**WHAT THE TASK ASKS:** Give the count of lines in the data that include "Original", with no other words.

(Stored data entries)

* * *

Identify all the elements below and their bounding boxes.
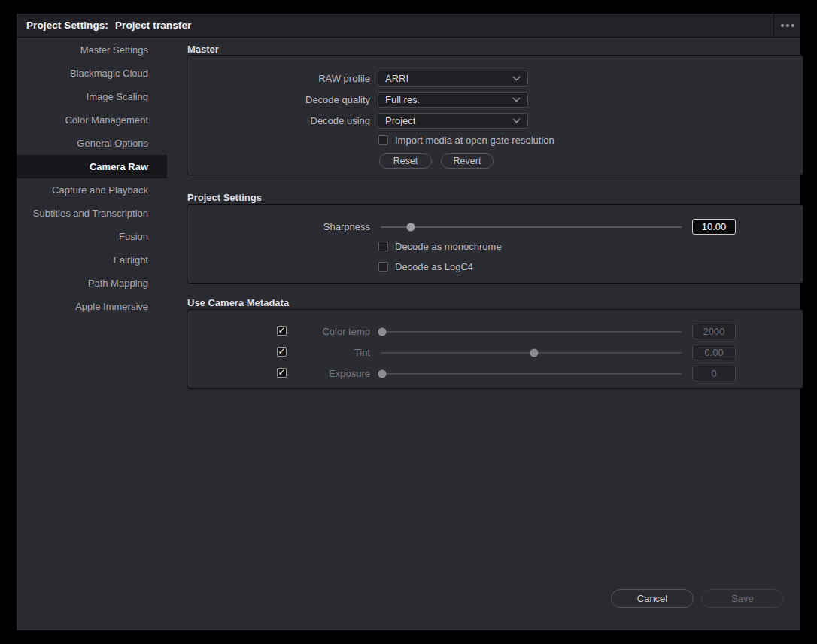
sidebar-item-fairlight[interactable]: Fairlight	[17, 248, 167, 272]
sidebar-item-blackmagic-cloud[interactable]: Blackmagic Cloud	[17, 62, 167, 85]
tint-value-field[interactable]: 0.00	[692, 345, 736, 360]
chevron-down-icon	[512, 76, 521, 81]
sidebar-item-subtitles-and-transcription[interactable]: Subtitles and Transcription	[17, 202, 167, 225]
project-settings-dialog: Project Settings:Project transfer Master…	[17, 14, 800, 630]
save-button[interactable]: Save	[701, 589, 784, 608]
chevron-down-icon	[512, 97, 521, 102]
tint-slider[interactable]	[381, 345, 682, 360]
decode-monochrome-label: Decode as monochrome	[395, 241, 502, 252]
master-panel: RAW profile ARRI Decode quality Full res…	[187, 55, 803, 175]
dialog-title-prefix: Project Settings:	[26, 20, 108, 31]
decode-quality-value: Full res.	[378, 94, 512, 105]
raw-profile-dropdown[interactable]: ARRI	[378, 71, 528, 87]
project-settings-panel: Sharpness 10.00 ✓ Decode as monochrome ✓…	[187, 204, 803, 284]
camera-metadata-section-heading: Use Camera Metadata	[187, 297, 289, 308]
exposure-slider-thumb[interactable]	[378, 370, 387, 378]
sidebar-item-fusion[interactable]: Fusion	[17, 225, 167, 248]
raw-profile-value: ARRI	[378, 73, 512, 84]
reset-button[interactable]: Reset	[379, 153, 432, 169]
color-temp-slider-track[interactable]	[381, 331, 682, 333]
revert-button[interactable]: Revert	[441, 153, 494, 169]
raw-profile-label: RAW profile	[187, 71, 370, 87]
project-settings-section-heading: Project Settings	[187, 192, 262, 203]
exposure-slider[interactable]	[381, 366, 682, 381]
decode-using-dropdown[interactable]: Project	[378, 113, 528, 129]
decode-quality-dropdown[interactable]: Full res.	[378, 92, 528, 108]
sharpness-slider-track[interactable]	[381, 226, 682, 228]
sidebar-item-apple-immersive[interactable]: Apple Immersive	[17, 295, 167, 318]
color-temp-label: Color temp	[187, 324, 370, 339]
tint-label: Tint	[187, 345, 370, 360]
ellipsis-icon	[781, 24, 794, 27]
decode-quality-label: Decode quality	[187, 92, 370, 108]
color-temp-slider[interactable]	[381, 324, 682, 339]
sidebar-item-capture-and-playback[interactable]: Capture and Playback	[17, 178, 167, 202]
sharpness-value-field[interactable]: 10.00	[692, 219, 736, 235]
sharpness-label: Sharpness	[187, 219, 370, 235]
tint-slider-thumb[interactable]	[530, 349, 539, 357]
cancel-button[interactable]: Cancel	[611, 589, 694, 608]
chevron-down-icon	[512, 118, 521, 123]
sidebar-item-master-settings[interactable]: Master Settings	[17, 38, 167, 62]
decode-using-label: Decode using	[187, 113, 370, 129]
open-gate-checkbox[interactable]: ✓	[378, 135, 388, 145]
sharpness-slider[interactable]	[381, 219, 682, 235]
settings-sidebar: Master Settings Blackmagic Cloud Image S…	[17, 38, 167, 318]
sharpness-slider-thumb[interactable]	[407, 223, 415, 232]
sidebar-item-path-mapping[interactable]: Path Mapping	[17, 272, 167, 295]
exposure-value-field[interactable]: 0	[692, 366, 736, 381]
titlebar: Project Settings:Project transfer	[17, 14, 800, 38]
settings-content: Master RAW profile ARRI Decode quality F…	[167, 38, 800, 630]
decode-monochrome-checkbox[interactable]: ✓	[378, 242, 388, 251]
sidebar-item-image-scaling[interactable]: Image Scaling	[17, 85, 167, 108]
titlebar-menu-button[interactable]	[773, 14, 800, 37]
sidebar-item-color-management[interactable]: Color Management	[17, 108, 167, 132]
decode-logc4-label: Decode as LogC4	[395, 261, 473, 272]
decode-using-value: Project	[378, 115, 512, 126]
decode-logc4-checkbox[interactable]: ✓	[378, 262, 388, 272]
open-gate-checkbox-label: Import media at open gate resolution	[395, 135, 554, 146]
exposure-label: Exposure	[187, 366, 370, 381]
sidebar-item-general-options[interactable]: General Options	[17, 132, 167, 155]
sidebar-item-camera-raw[interactable]: Camera Raw	[17, 155, 167, 178]
camera-metadata-panel: ✓ Color temp 2000 ✓ Tint 0.00 ✓ Ex	[187, 309, 803, 389]
exposure-slider-track[interactable]	[381, 373, 682, 375]
dialog-title: Project Settings:Project transfer	[17, 20, 191, 31]
master-section-heading: Master	[187, 44, 219, 55]
project-name: Project transfer	[115, 20, 191, 31]
color-temp-value-field[interactable]: 2000	[692, 324, 736, 339]
color-temp-slider-thumb[interactable]	[378, 328, 387, 336]
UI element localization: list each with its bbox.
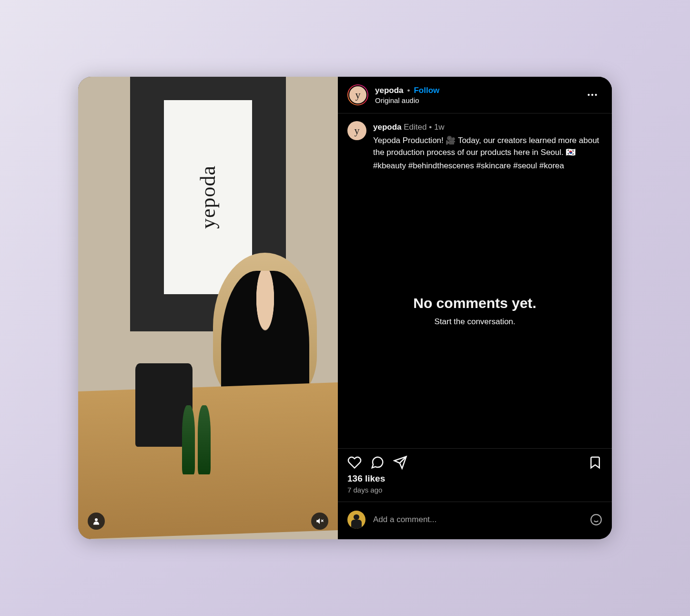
svg-point-5 xyxy=(595,94,597,96)
caption-text: yepoda Edited • 1w Yepoda Production! 🎥 … xyxy=(373,121,602,172)
caption-block: y yepoda Edited • 1w Yepoda Production! … xyxy=(338,113,612,174)
separator-dot: • xyxy=(429,123,434,132)
send-icon xyxy=(393,455,407,470)
viewer-avatar[interactable] xyxy=(347,511,365,529)
more-options-button[interactable] xyxy=(582,85,602,105)
comment-icon xyxy=(370,455,385,470)
comment-input[interactable] xyxy=(373,515,582,524)
like-button[interactable] xyxy=(347,455,362,470)
avatar-story-ring[interactable]: y xyxy=(347,84,368,105)
caption-body: Yepoda Production! 🎥 Today, our creators… xyxy=(373,134,602,159)
mute-button[interactable] xyxy=(311,513,328,530)
svg-point-8 xyxy=(591,514,601,525)
caption-username[interactable]: yepoda xyxy=(373,123,402,132)
dots-horizontal-icon xyxy=(586,89,599,101)
likes-count[interactable]: 136 likes xyxy=(338,473,612,484)
no-comments-subtitle: Start the conversation. xyxy=(434,317,515,327)
share-button[interactable] xyxy=(393,455,407,470)
svg-point-0 xyxy=(95,518,98,521)
save-button[interactable] xyxy=(588,455,602,470)
no-comments-title: No comments yet. xyxy=(413,295,536,311)
comment-composer xyxy=(338,502,612,539)
author-avatar: y xyxy=(348,85,367,104)
comments-area: No comments yet. Start the conversation. xyxy=(338,174,612,449)
svg-point-4 xyxy=(591,94,593,96)
caption-avatar[interactable]: y xyxy=(347,121,366,140)
edited-label: Edited xyxy=(404,123,426,132)
post-media[interactable]: yepoda xyxy=(78,77,338,539)
scene-brand-text: yepoda xyxy=(196,165,220,229)
header-title-line: yepoda • Follow xyxy=(375,86,576,95)
scene-bottle xyxy=(198,405,211,475)
post-header: y yepoda • Follow Original audio xyxy=(338,77,612,113)
svg-point-3 xyxy=(588,94,589,96)
audio-attribution[interactable]: Original audio xyxy=(375,96,576,104)
comment-button[interactable] xyxy=(370,455,385,470)
muted-speaker-icon xyxy=(315,517,324,525)
post-card: yepoda y yepoda • Follow Orig xyxy=(78,77,612,539)
smiley-icon xyxy=(590,513,602,526)
tagged-people-button[interactable] xyxy=(88,513,105,530)
post-info-pane: y yepoda • Follow Original audio y yepod… xyxy=(338,77,612,539)
heart-icon xyxy=(347,455,362,470)
caption-hashtags[interactable]: #kbeauty #behindthescenes #skincare #seo… xyxy=(373,160,602,172)
header-text: yepoda • Follow Original audio xyxy=(375,86,576,104)
emoji-picker-button[interactable] xyxy=(590,513,602,526)
scene-bottle xyxy=(182,405,195,475)
author-username[interactable]: yepoda xyxy=(375,86,404,95)
person-icon xyxy=(92,517,101,525)
actions-row xyxy=(338,449,612,473)
posted-time: 7 days ago xyxy=(338,484,612,502)
separator-dot: • xyxy=(407,86,410,95)
caption-age: 1w xyxy=(434,123,445,132)
follow-button[interactable]: Follow xyxy=(414,86,439,95)
bookmark-icon xyxy=(588,455,602,470)
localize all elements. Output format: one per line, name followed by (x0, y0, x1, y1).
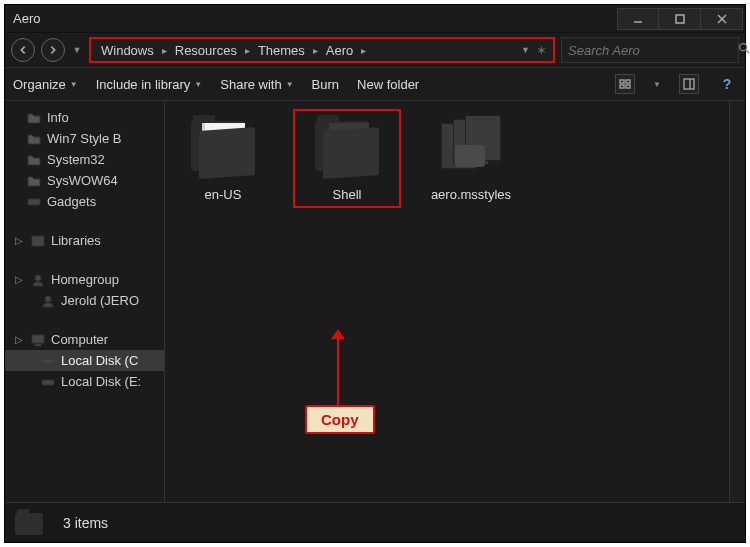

* * *

**RESULT:** 4